BRIEF: Return the data exactly, with all pictures removed.

RECORDS PROVIDED:
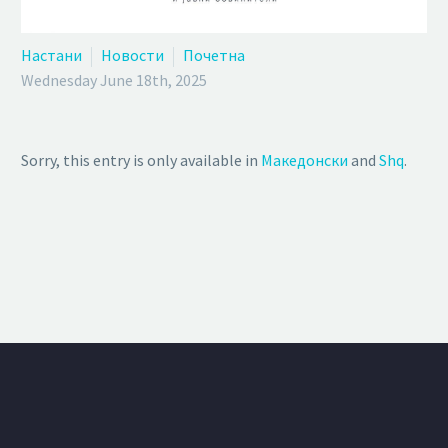
Настани
Новости
Почетна
Wednesday June 18th, 2025
Sorry, this entry is only available in
Македонски
and
Shq
.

EXERCISE RESULT:
Настани
Новости
Почетна
Wednesday June 18th, 2025
Sorry, this entry is only available in
Македонски
and
Shq
.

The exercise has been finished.